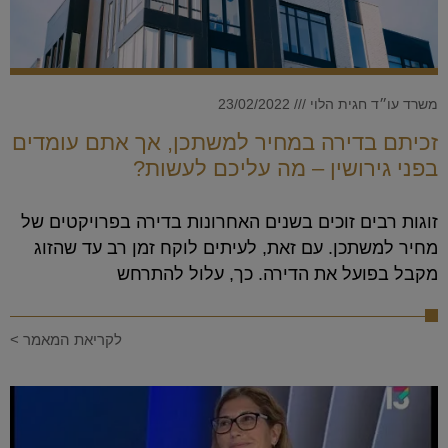
משרד עו״ד חגית הלוי
23/02/2022
זכיתם בדירה במחיר למשתכן, אך אתם עומדים
בפני גירושין – מה עליכם לעשות?
זוגות רבים זוכים בשנים האחרונות בדירה בפרויקטים של
מחיר למשתכן. עם זאת, לעיתים לוקח זמן רב עד שהזוג
מקבל בפועל את הדירה. כך, עלול להתרחש
לקריאת המאמר >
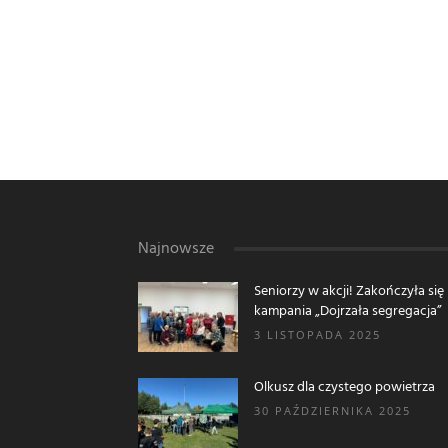
Najnowsze
Seniorzy w akcji! Zakończyła się
kampania „Dojrzała segregacja”
3 LISTOPADA 2025
Olkusz dla czystego powietrza
30 PAŹDZIERNIKA 2025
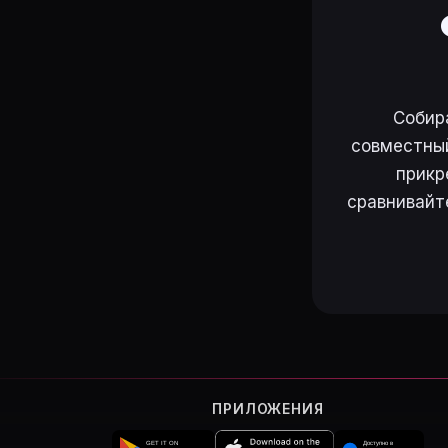
Собир
совместный
прикр
сравнивайт
ПРИЛОЖЕНИЯ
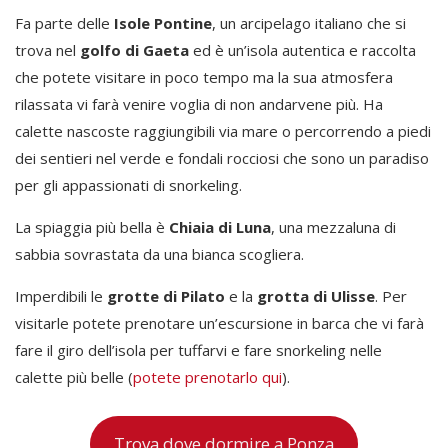
Fa parte delle
Isole Pontine
, un arcipelago italiano che si
trova nel
golfo di Gaeta
ed è un’isola autentica e raccolta
che potete visitare in poco tempo ma la sua atmosfera
rilassata vi farà venire voglia di non andarvene più. Ha
calette nascoste raggiungibili via mare o percorrendo a piedi
dei sentieri nel verde e fondali rocciosi che sono un paradiso
per gli appassionati di snorkeling.
La spiaggia più bella è
Chiaia di Luna
, una mezzaluna di
sabbia sovrastata da una bianca scogliera.
Imperdibili le
grotte di Pilato
e la
grotta di Ulisse
. Per
visitarle potete prenotare un’escursione in barca che vi farà
fare il giro dell’isola per tuffarvi e fare snorkeling nelle
calette più belle (
potete prenotarlo qui
).
Trova dove dormire a Ponza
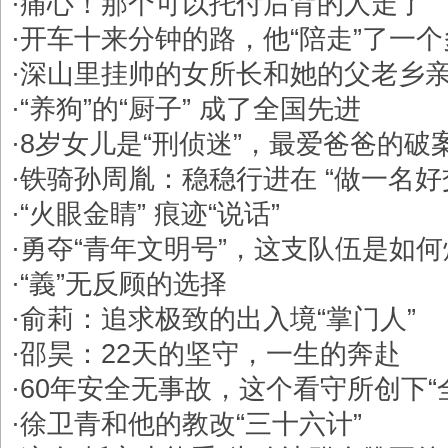
·
痛心！那个可以托付后背的人走了
·
开车十来分钟的路，他“陪走”了一
·
深山里挂帅的女所长和她的父老乡
·
“养狗”的“厨子” 成了全国先进
·
8岁女儿是“刑侦迷”，最爱爸爸的破
·
铁骑孙周胤：稳稳行进在 “做一名好
·
“火眼金睛” 痕迹“说话”
·
勇夺“青年文明号”，这支队伍是如
·
“義”无反顾的选择
·
俞莉：追求极致的出入境“掌门人”
·
邵昊：22天的坚守，一生的奔赴
·
60年安全无事故，这个看守所创下“
·
徐卫青和他的教改“三十六计”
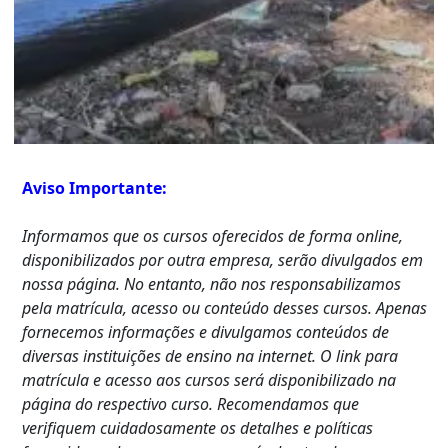
Aviso Importante:
Informamos que os cursos oferecidos de forma online,
disponibilizados por outra empresa, serão divulgados em
nossa página. No entanto, não nos responsabilizamos
pela matrícula, acesso ou conteúdo desses cursos. Apenas
fornecemos informações e divulgamos conteúdos de
diversas instituições de ensino na internet. O link para
matrícula e acesso aos cursos será disponibilizado na
página do respectivo curso. Recomendamos que
verifiquem cuidadosamente os detalhes e políticas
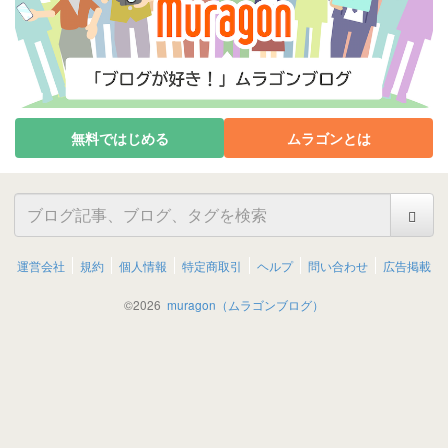
無料ではじめる
ムラゴンとは
運営会社
規約
個人情報
特定商取引
ヘルプ
問い合わせ
広告掲載
©
2026
muragon（ムラゴンブログ）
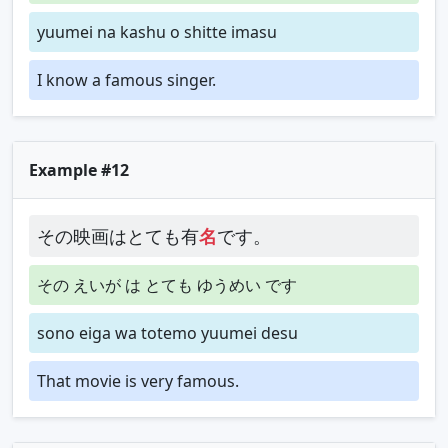
yuumei na kashu o shitte imasu
I know a famous singer.
Example #12
その映画はとても有
名
です。
その えいが は とても ゆうめい です
sono eiga wa totemo yuumei desu
That movie is very famous.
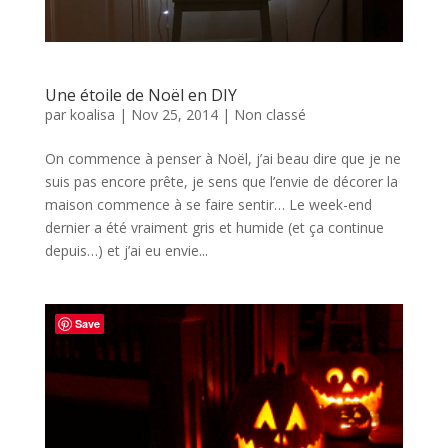
Une étoile de Noël en DIY
par
koalisa
|
Nov 25, 2014
|
Non classé
On commence à penser à Noël, j’ai beau dire que je ne
suis pas encore prête, je sens que l’envie de décorer la
maison commence à se faire sentir… Le week-end
dernier a été vraiment gris et humide (et ça continue
depuis…) et j’ai eu envie...
Save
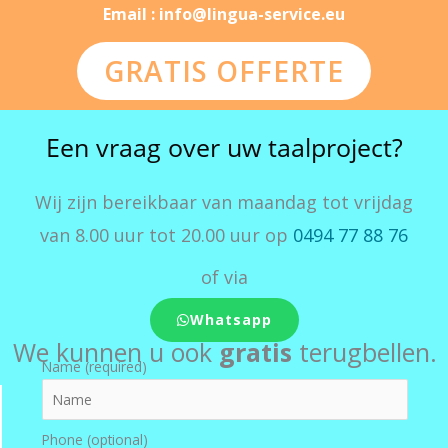
Email : info@lingua-service.eu
GRATIS OFFERTE
Een vraag over uw taalproject?
Wij zijn bereikbaar van maandag tot vrijdag
van 8.00 uur tot 20.00 uur op
0494 77 88 76
of via
Whatsapp
We kunnen u ook
gratis
terugbellen.
Name (required)
Phone (optional)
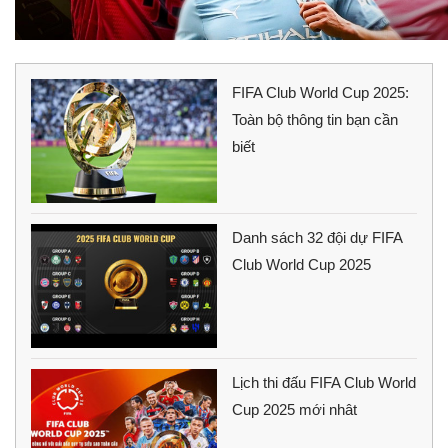
FIFA Club World Cup 2025:
Toàn bộ thông tin bạn cần
biết
Danh sách 32 đội dự FIFA
Club World Cup 2025
Lịch thi đấu FIFA Club World
Cup 2025 mới nhât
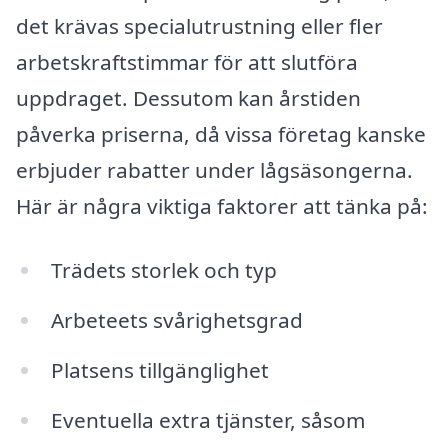
det krävas specialutrustning eller fler
arbetskraftstimmar för att slutföra
uppdraget. Dessutom kan årstiden
påverka priserna, då vissa företag kanske
erbjuder rabatter under lågsäsongerna.
Här är några viktiga faktorer att tänka på:
Trädets storlek och typ
Arbeteets svårighetsgrad
Platsens tillgänglighet
Eventuella extra tjänster, såsom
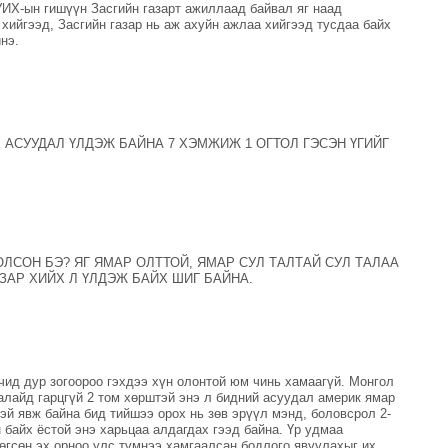
 УИХ-ын гишүүн Засгийн газарт ажиллаад байвал яг наад
хийгээд, Засгийн газар нь аж ахуйн ажлаа хийгээд тусдаа байх
нэ.
 АСУУДАЛ ҮЛДЭЖ БАЙНА 7 ХЭМЖИЖ 1 ОГТОЛ ГЭСЭН ҮГИЙГ
ЛСОН БЭ? ЯГ ЯМАР ОЛТТОЙ, ЯМАР СУЛ ТАЛТАЙ СУЛ ТАЛАА
ЗАР ХИЙХ Л ҮЛДЭЖ БАЙХ ШИГ БАЙНА.
чид дур зогоороо гэхдээ хүн олонтой юм чинь хамаагүй. Монгол
алайд гарцгүй 2 том хөрштэй энэ л бидний асуудал америк ямар
эй явж байна бид тийшээ орох нь зөв эрүүл мэнд, боловсрол 2-
 байх ёстой энэ харьцаа алдагдах гээд байна. Үр удмаа
өгсөн эх орноо улс түмнээ хамгаалсан бодлого явуулахыг их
----
• [Work to complete]
The entries above should be retyped exactly, minus any pictures.

• [Your solution]
משרד עו״ד חגית הלוי
23/02/2022
זכיתם בדירה במחיר למשתכן, אך אתם עומדים
בפני גירושין – מה עליכם לעשות?
זוגות רבים זוכים בשנים האחרונות בדירה בפרויקטים של
מחיר למשתכן. עם זאת, לעיתים לוקח זמן רב עד שהזוג
מקבל בפועל את הדירה. כך, עלול להתרחש
לקריאת המאמר >
Najnowsze
Seniorzy w akcji! Zakończyła się
kampania „Dojrzała segregacja”
3 LISTOPADA 2025
Olkusz dla czystego powietrza
30 PAŹDZIERNIKA 2025
Собир
совместный
прикр
сравнивайт
ПРИЛОЖЕНИЯ
Fa parte delle
Isole Pontine
, un arcipelago italiano che si
trova nel
golfo di Gaeta
ed è un’isola autentica e raccolta
che potete visitare in poco tempo ma la sua atmosfera
rilassata vi farà venire voglia di non andarvene più. Ha
calette nascoste raggiungibili via mare o percorrendo a piedi
dei sentieri nel verde e fondali rocciosi che sono un paradiso
per gli appassionati di snorkeling.
La spiaggia più bella è
Chiaia di Luna
, una mezzaluna di
sabbia sovrastata da una bianca scogliera.
Imperdibili le
grotte di Pilato
e la
grotta di Ulisse
. Per
visitarle potete prenotare un’escursione in barca che vi farà
fare il giro dell’isola per tuffarvi e fare snorkeling nelle
calette più belle (
potete prenotarlo qui
).
Trova dove dormire a Ponza
·
痛心！那个可以托付后背的人走了
·
开车十来分钟的路，他“陪走”了一
·
深山里挂帅的女所长和她的父老乡
·
“养狗”的“厨子” 成了全国先进
·
8岁女儿是“刑侦迷”，最爱爸爸的破
·
铁骑孙周胤：稳稳行进在 “做一名好
·
“火眼金睛” 痕迹“说话”
·
勇夺“青年文明号”，这支队伍是如
·
“義”无反顾的选择
·
俞莉：追求极致的出入境“掌门人”
·
邵昊：22天的坚守，一生的奔赴
·
60年安全无事故，这个看守所创下“
·
徐卫青和他的教改“三十六计”
Aviso Importante:
Informamos que os cursos oferecidos de forma online,
disponibilizados por outra empresa, serão divulgados em
nossa página. No entanto, não nos responsabilizamos
pela matrícula, acesso ou conteúdo desses cursos. Apenas
fornecemos informações e divulgamos conteúdos de
diversas instituições de ensino na internet. O link para
matrícula e acesso aos cursos será disponibilizado na
página do respectivo curso. Recomendamos que
verifiquem cuidadosamente os detalhes e políticas
無料ではじめる
ムラゴンとは
運営会社
規約
個人情報
特定商取引
ヘルプ
問い合わせ
広告掲載
©
2026
muragon（ムラゴンブログ）
yuumei na kashu o shitte imasu
I know a famous singer.
Example #12
その映画はとても有
名
です。
その えいが は とても ゆうめい です
sono eiga wa totemo yuumei desu
That movie is very famous.
Une étoile de Noël en DIY
par
koalisa
|
Nov 25, 2014
|
Non classé
On commence à penser à Noël, j’ai beau dire que je ne
suis pas encore prête, je sens que l’envie de décorer la
maison commence à se faire sentir… Le week-end
dernier a été vraiment gris et humide (et ça continue
depuis…) et j’ai eu envie...
Save
Email : info@lingua-service.eu
GRATIS OFFERTE
Een vraag over uw taalproject?
Wij zijn bereikbaar van maandag tot vrijdag
van 8.00 uur tot 20.00 uur op
0494 77 88 76
of via
Whatsapp
We kunnen u ook
gratis
terugbellen.
Name (required)
Phone (optional)
FIFA Club World Cup 2025:
Toàn bộ thông tin bạn cần
biết
Danh sách 32 đội dự FIFA
Club World Cup 2025
Lịch thi đấu FIFA Club World
Cup 2025 mới nhât
det krävas specialutrustning eller fler
arbetskraftstimmar för att slutföra
uppdraget. Dessutom kan årstiden
påverka priserna, då vissa företag kanske
erbjuder rabatter under lågsäsongerna.
Här är några viktiga faktorer att tänka på:
Trädets storlek och typ
Arbeteets svårighetsgrad
Platsens tillgänglighet
Eventuella extra tjänster, såsom
 УИХ-ын гишүүн Засгийн газарт ажиллаад байвал яг наад
хийгээд, Засгийн газар нь аж ахуйн ажлаа хийгээд тусдаа байх
нэ.
 АСУУДАЛ ҮЛДЭЖ БАЙНА 7 ХЭМЖИЖ 1 ОГТОЛ ГЭСЭН ҮГИЙГ
ЛСОН БЭ? ЯГ ЯМАР ОЛТТОЙ, ЯМАР СУЛ ТАЛТАЙ СУЛ ТАЛАА
ЗАР ХИЙХ Л ҮЛДЭЖ БАЙХ ШИГ БАЙНА.
чид дур зогоороо гэхдээ хүн олонтой юм чинь хамаагүй. Монгол
алайд гарцгүй 2 том хөрштэй энэ л бидний асуудал америк ямар
эй явж байна бид тийшээ орох нь зөв эрүүл мэнд, боловсрол 2-
 байх ёстой энэ харьцаа алдагдах гээд байна. Үр удмаа
өгсөн эх орноо улс түмнээ хамгаалсан бодлого явуулахыг их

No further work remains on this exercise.